Being an out door type person, we would hike, ride bikes, and in the summer enjoy the beach, etc, every so often we would go to lunch. I found it so unusual at the time, she would invite her JW friends to come with. I never went anywhere without 2-3 of them in tow. They too were "nice".
I attended 3 meetings at the Kingdom Hall, and 2 Bible studies. Not sure why I continued on with them, no one ever talked about anything really, there was no discussion on anything, I tried to bring up subjects, mainly because I was bored, but no discussion.
I was invited to the Bible Study, I thought wow, I haven't read the Bible in a long time, wonder if I could still find, Matthew, Mark Luke or John!! Well no discussion there either, robotic reading, I was so confused, I thought I enjoyed their company, but geeze something was weird.
Then along the journey, when I started to drift, I got the "walk right past you, and not say a word". I took that very hard, wondered what had I done, really freaked me out, after all the time we had spent as supposedly "friends", but being in denial, I just figured it was me.
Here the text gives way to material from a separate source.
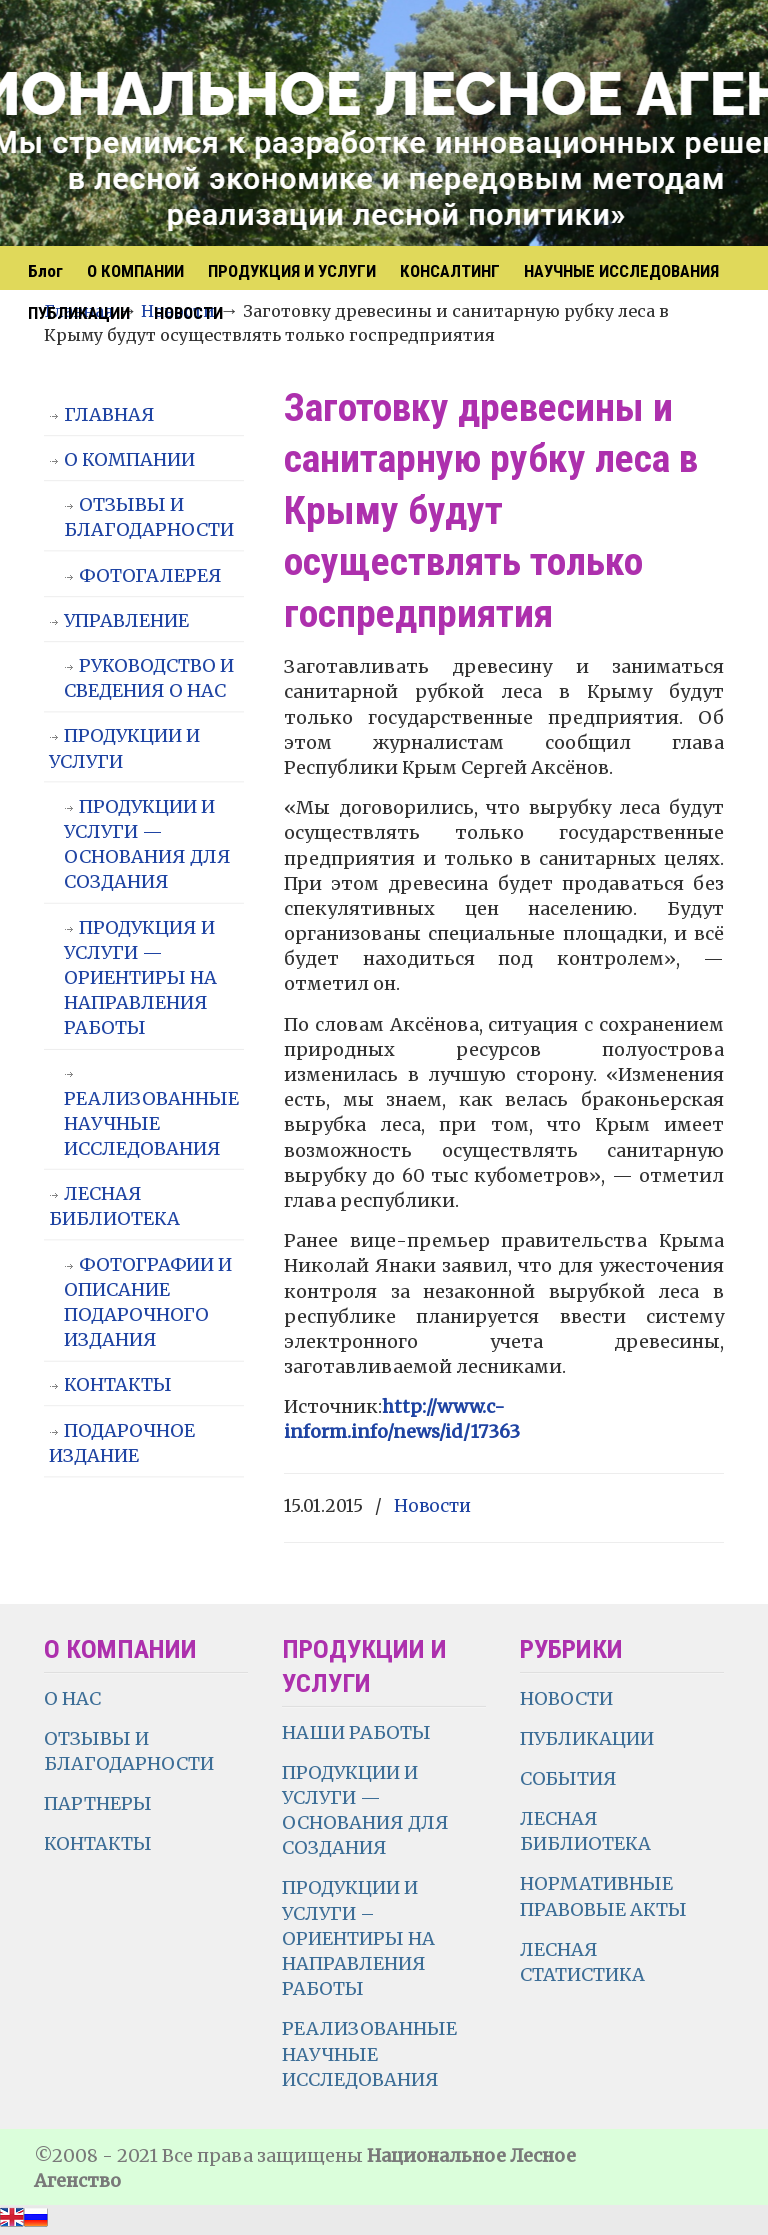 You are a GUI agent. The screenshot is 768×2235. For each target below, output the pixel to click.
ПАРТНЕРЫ (98, 1803)
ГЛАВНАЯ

So I continued to try to be friends and went to another meeting, this pleased her; I thought I was being nice, since this meant so much to this person.
I kept getting "jacked" around for most of the year emotionally and finally now, I will make the break. I found your wonderful site, and it has helped. Very few people have that special something that makes them apart from others, and it is called "charisma", this gal has it, and I bit the bait.
I hope it will help others to understand and not take things personally like I did, I hope some day my " friend" will know God personally... all is in his hands...
Thanks to God, I am healing, what a ride, and the saying "Beware of wolves in sheep's clothing" rings true for me. Thank You again!!